Joshua Cruz

Hack The Box :: Blue

August 24, 2019

Blue info card

Quick Summary

Blue is a very easy Windows machine box with only a couple ports open.. Named after the EternalBlue exploit, this box takes advantage of a vulnerability in Microsoft’s implementation of the SMB protocol.

Nmap

Start with an active reconnasissance on the targeted machine. We use nmap to scan for open ports on the machine.

nmap

Port 445, seemed interesting to me. As a beginner I wasn’t too familar with microsoft-ds. So I ended doing some quick google searches about it and found a few hits about it.

Exploiting

After researching on those two links, I ended up searching Metasploit for a exploit on MS17-010..

metasploit

Here, I found one suitable for exploit and set up the remote host to the targeted machine. with a reverse tcp shell to my own machine.

Pwned

Executing the payload we then pwned the box and have user privileges.

pwned

There we go!

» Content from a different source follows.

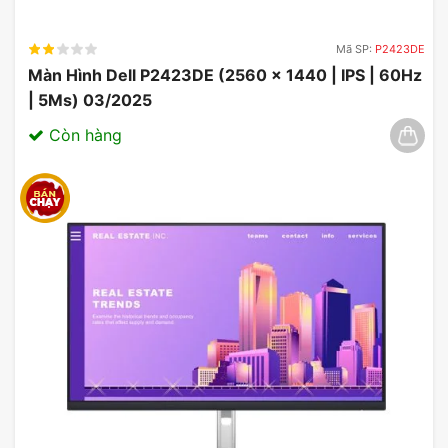
Mã SP:
P2423DE
Màn Hình Dell P2423DE (2560 x 1440 | IPS | 60Hz
| 5Ms) 03/2025
Còn hàng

We are now in the machine.

User Flag

If you recall from the nmap scan it says Service Info: Host: HARIS-PC; OS: Windows; CPE: cpe:/p:microsoft:windows.

user flag

This clearly gives an hint that the user flag is in the haris folder. After looking through the users fodlers we can then see the user flag in the user.txt file.

Root Flag

But we aren’t done with the machine yet. We still have to find the root flag to escalate privileges further.

root flag

Looking into the Administrator folder, we can see snoop around. Looking in the Desktop of the Administrator user, we can see the root flag in the root.txt file.

Conlusion

This was a very easy box. Overall, this box taught me to do your research and not dive head first and assume. If I didn’t end up doing some research on a port where I always assume its Samba SMB service, I would have been stuck on it much longer. Figuring that one specific part out were then able to easily exploit the machine using basic penetration testing techniques.

As per usual, now that we pwned this box, we can then move onto another box. You can expect a write-up for Shocker next.